De beslissing op de vordering van de benadeelde partijen [slachtoffer 2]
 veroordeelt verdachte ten aanzien van feit 2 en 3 tot betaling van schadevergoeding aan de benadeelde partij [slachtoffer 2] voor een bedrag van:
  • € 2.400,72 aan materiële kosten, vermeerderd met de wettelijke rente vanaf 1 juli 2020 tot aan de dag van algehele voldoening;
  • € 15.000,00 aan smartengeld, vermeerderd met de wettelijke rente vanaf 1 oktober 2003 tot een de dag van algehele voldoening;
  • € 464,47 aan proceskosten.
 legt aan verdachte de verplichting op om aan de Staat, ten behoeve van de benadeelde partij [slachtoffer 1] , een bedrag te betalen van:
  • € 2.400,72 aan materiële kosten, vermeerderd met de wettelijke rente vanaf 1 juli 2020 tot aan de dag van algehele voldoening, met bepaling dat bij gebreke van betaling en verhaal van de hoofdsom 34 dagen gijzeling zal kunnen worden toegepast zonder dat de betalingsverplichting vervalt;
  • € 15.000,00 aan smartengeld vermeerderd met de wettelijke rente vanaf 1 januari 2007 tot aan de dag der algehele voldoening, met bepaling dat bij gebreke van betaling en verhaal van de hoofdsom 110 dagen gijzeling zal kunnen worden toegepast zonder dat de betalingsverplichting vervalt;
  • € 464,47 aan proceskosten.
 bepaalt dat, indien verdachte heeft voldaan aan de verplichting tot betaling aan de Staat daarmee de verplichting tot betaling aan de benadeelde partij in zoverre komt te vervallen en andersom dat, indien verdachte heeft voldaan aan de verplichting tot betaling aan de benadeelde partij daarmee de verplichting tot betaling aan de Staat in zoverre komt te vervallen.
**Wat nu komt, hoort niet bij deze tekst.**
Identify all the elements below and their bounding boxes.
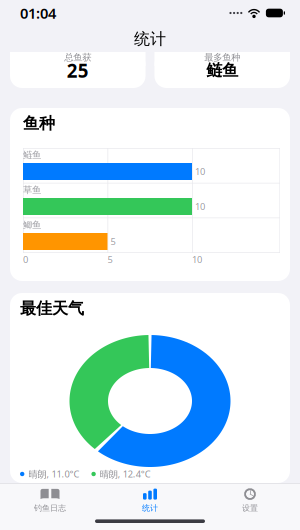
staticText: 草鱼 xyxy=(23,184,41,196)
staticText: 最佳天气 xyxy=(20,299,84,318)
staticText: 0 xyxy=(23,253,28,266)
staticText: 鱼种 xyxy=(23,114,55,133)
staticText: 统计 xyxy=(142,503,158,513)
staticText: 统计 xyxy=(134,29,166,49)
staticText: 设置 xyxy=(242,503,258,513)
staticText: 10 xyxy=(195,200,205,213)
staticText: 10 xyxy=(195,165,205,178)
staticText: 鲢鱼 xyxy=(206,61,238,80)
staticText: 鲢鱼 xyxy=(23,149,41,161)
staticText: 5 xyxy=(110,235,116,248)
staticText: 晴朗, 12.4°C xyxy=(100,468,151,480)
staticText: 25 xyxy=(67,58,89,83)
staticText: 5 xyxy=(108,253,112,266)
staticText: 10 xyxy=(192,253,202,266)
button[interactable]: 钓鱼日志 xyxy=(0,482,100,518)
staticText: 最多鱼种 xyxy=(204,52,240,63)
staticText: 钓鱼日志 xyxy=(34,503,66,513)
button[interactable]: 设置 xyxy=(200,482,300,518)
staticText: 晴朗, 11.0°C xyxy=(28,468,79,480)
staticText: 01:04 xyxy=(20,3,56,23)
staticText: 总鱼获 xyxy=(64,52,91,63)
button[interactable]: 统计 xyxy=(100,482,200,518)
staticText: 鲫鱼 xyxy=(23,219,41,231)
Dit vonnis is gewezen door mr. D.R. Sonneveldt (voorzitter), mr. M. Hoedeman en mr. M. Duifhuizen, rechters, in tegenwoordigheid van mr. H. Jansen en mr. W.M.P. Hermsen, griffiers, en uitgesproken ter openbare terechtzitting van deze rechtbank op 7 februari 2022.

Voetnoten

1.Het bewijs is terug te vinden in het in de wettelijke vorm door [verbalisant] van de politie Oost-Nederland, Dienst regionale recherche (team zeden), opgemaakte proces-verbaal, dossiernummer PL0600-2020550208, gesloten op 24 november 2020 en in de bijbehorende in wettelijke vorm opgemaakte processen-verbaal en overige schriftelijke bescheiden, tenzij anders vermeld. De vindplaatsvermeldingen verwijzen naar de pagina’s van het doorgenummerde dossier, tenzij anders vermeld.
2.Proces-verbaal van aangifte [slachtoffer 1] , p. 10-21.
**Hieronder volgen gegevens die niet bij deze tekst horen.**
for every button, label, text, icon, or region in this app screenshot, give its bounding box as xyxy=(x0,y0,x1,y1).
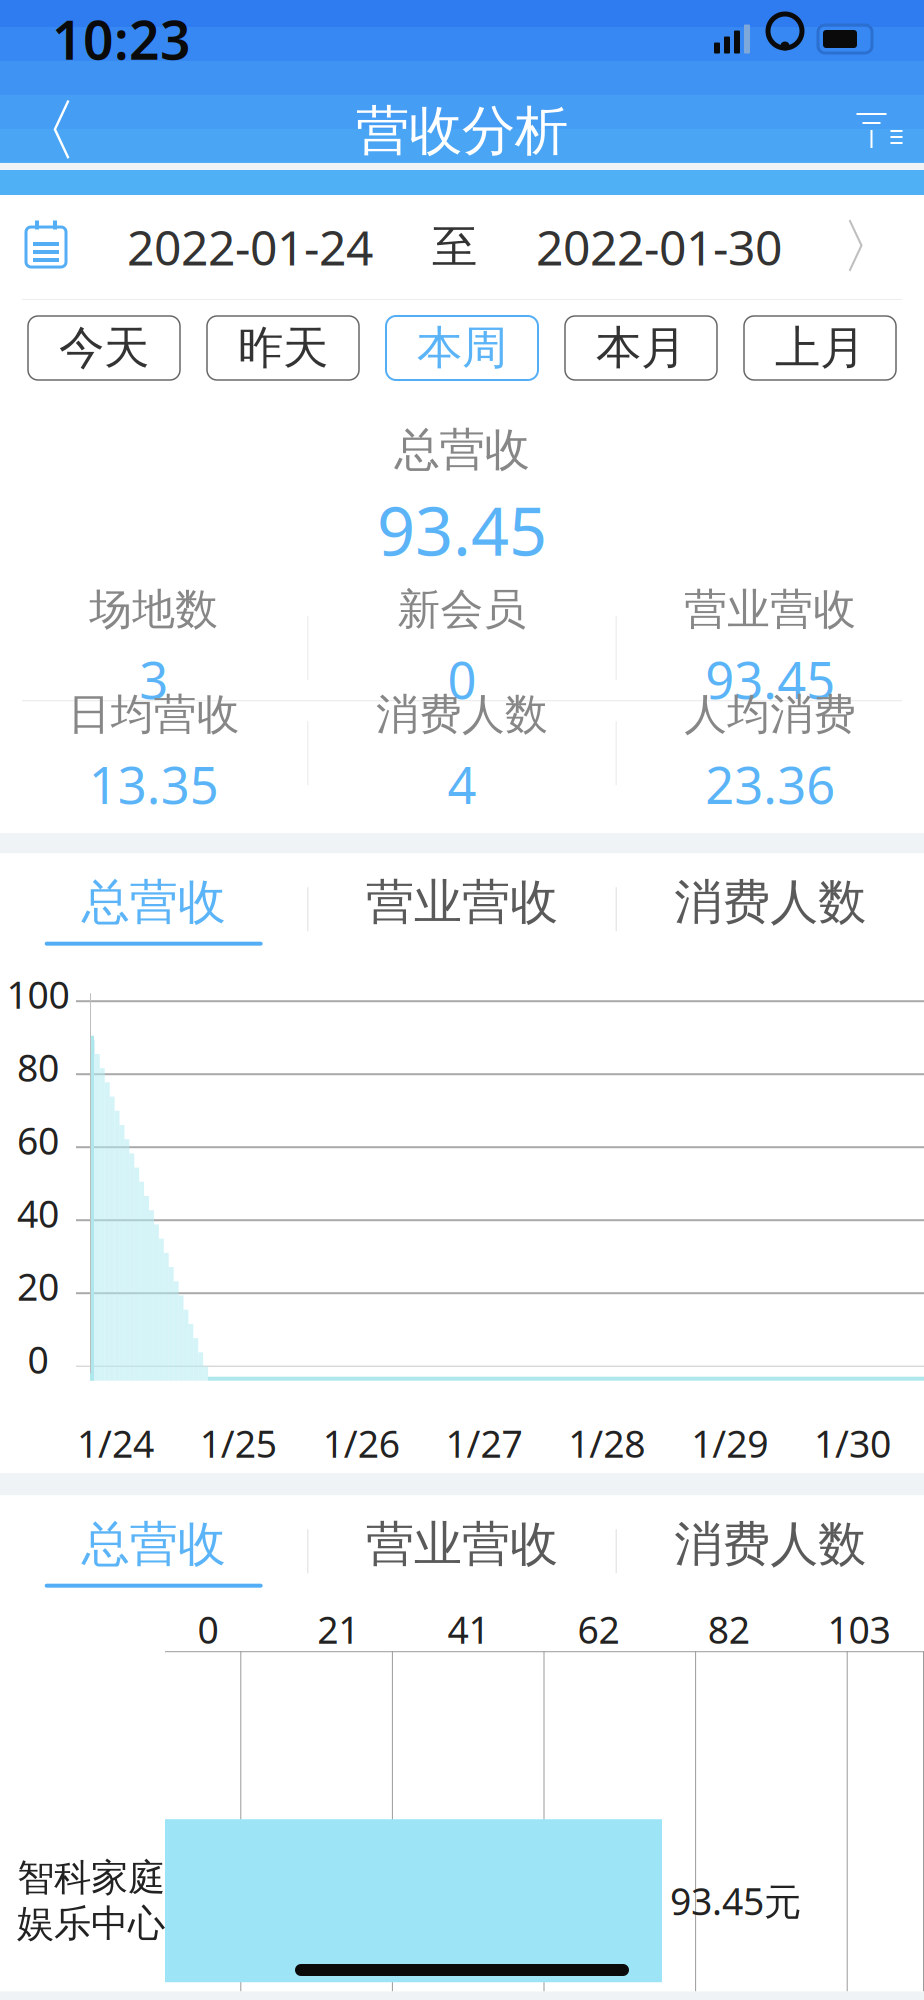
staticText: 1/25 xyxy=(200,1418,277,1468)
staticText: 1/29 xyxy=(691,1418,768,1468)
staticText: 消费人数 xyxy=(674,1515,866,1574)
staticText: 4 xyxy=(448,751,476,818)
staticText: 场地数 xyxy=(89,583,218,636)
staticText: 营业营收 xyxy=(684,583,856,636)
staticText: 营业营收 xyxy=(366,873,558,932)
button[interactable]: 今天 xyxy=(28,316,180,380)
staticText: 103 xyxy=(827,1604,890,1654)
button[interactable]: 本周 xyxy=(386,316,538,380)
staticText: 新会员 xyxy=(398,583,526,636)
staticText: 2022-01-24 xyxy=(127,215,373,279)
staticText: 至 xyxy=(432,219,477,275)
button[interactable]: 上月 xyxy=(744,316,896,380)
staticText: 今天 xyxy=(59,320,149,376)
button[interactable]: 总营收 xyxy=(0,855,307,964)
staticText: 上月 xyxy=(775,320,865,376)
staticText: 82 xyxy=(708,1604,750,1654)
button[interactable]: 营业营收 xyxy=(308,855,616,964)
staticText: 62 xyxy=(578,1604,620,1654)
staticText: 21 xyxy=(317,1604,359,1654)
staticText: 总营收 xyxy=(82,873,226,932)
staticText: 0 xyxy=(448,646,476,713)
staticText: 营业营收 xyxy=(366,1515,558,1574)
staticText: 93.45元 xyxy=(670,1876,801,1926)
staticText: 0 xyxy=(28,1334,48,1384)
staticText: 40 xyxy=(17,1188,59,1238)
staticText: 20 xyxy=(17,1261,59,1311)
staticText: 〉 xyxy=(841,211,900,283)
button[interactable]: 营业营收 xyxy=(308,1497,616,1606)
staticText: 80 xyxy=(17,1042,59,1092)
staticText: 100 xyxy=(6,969,70,1019)
staticText: 2022-01-30 xyxy=(536,215,782,279)
staticText: 23.36 xyxy=(705,751,835,818)
staticText: 93.45 xyxy=(377,486,547,574)
staticText: 人均消费 xyxy=(684,688,856,741)
staticText: 1/27 xyxy=(446,1418,522,1468)
button[interactable]: 2022-01-24 xyxy=(0,195,924,299)
staticText: 本月 xyxy=(596,320,686,376)
button[interactable]: Back xyxy=(0,85,90,177)
staticText: 本周 xyxy=(417,320,507,376)
staticText: 1/30 xyxy=(814,1418,891,1468)
button[interactable]: 消费人数 xyxy=(617,855,924,964)
staticText: 总营收 xyxy=(394,422,530,478)
staticText: 41 xyxy=(447,1604,489,1654)
staticText: 3 xyxy=(139,646,168,713)
button[interactable]: Filter xyxy=(834,85,924,177)
staticText: 昨天 xyxy=(238,320,328,376)
staticText: 60 xyxy=(17,1115,59,1165)
button[interactable]: 本月 xyxy=(565,316,717,380)
staticText: 1/28 xyxy=(568,1418,645,1468)
staticText: 日均营收 xyxy=(68,688,240,741)
button[interactable]: 总营收 xyxy=(0,1497,307,1606)
staticText: 1/26 xyxy=(323,1418,400,1468)
staticText: 10:23 xyxy=(52,4,191,74)
staticText: 智科家庭娱乐中心 xyxy=(17,1855,165,1947)
staticText: 13.35 xyxy=(89,751,219,818)
staticText: 消费人数 xyxy=(376,688,548,741)
staticText: 总营收 xyxy=(82,1515,226,1574)
button[interactable]: 昨天 xyxy=(207,316,359,380)
staticText: 1/24 xyxy=(77,1418,154,1468)
staticText: 消费人数 xyxy=(674,873,866,932)
staticText: 93.45 xyxy=(705,646,835,713)
staticText: 营收分析 xyxy=(356,98,568,164)
staticText: 〈 xyxy=(12,90,78,172)
button[interactable]: 消费人数 xyxy=(617,1497,924,1606)
staticText: 0 xyxy=(198,1604,219,1654)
3.Proces-verbaal van informatief gesprek zeden [slachtoffer 1] , p. 7-9.
4.Proces-verbaal van aangifte [getuige 1] , p. 54-62.
5.Proces-verbaal van aangifte [slachtoffer 2] , p. 74-81
6.Proces-verbaal van verklaring getuige [getuige 2] , p. 22-29.
7.Proces-verbaal van verhoor verdachte, p. 88-96.
8.Proces-verbaal van aangifte [slachtoffer 2] , p. 74-82.
9.Proces-verbaal van aangifte [getuige 1] , p. 54-63.
10.Proces-verbaal van aangifte [slachtoffer 1] , p. 10-21.
11.Proces-verbaal van verklaring getuige [getuige 2] , p. 22-29 en aanvullend proces-verbaal (raadplegen fotoarchief) [getuige 2] .
12.Proces-verbaal van verhoor verdachte, p. 88-96 en de verklaring van verdachte ter terechtzitting van 24 januari 2022.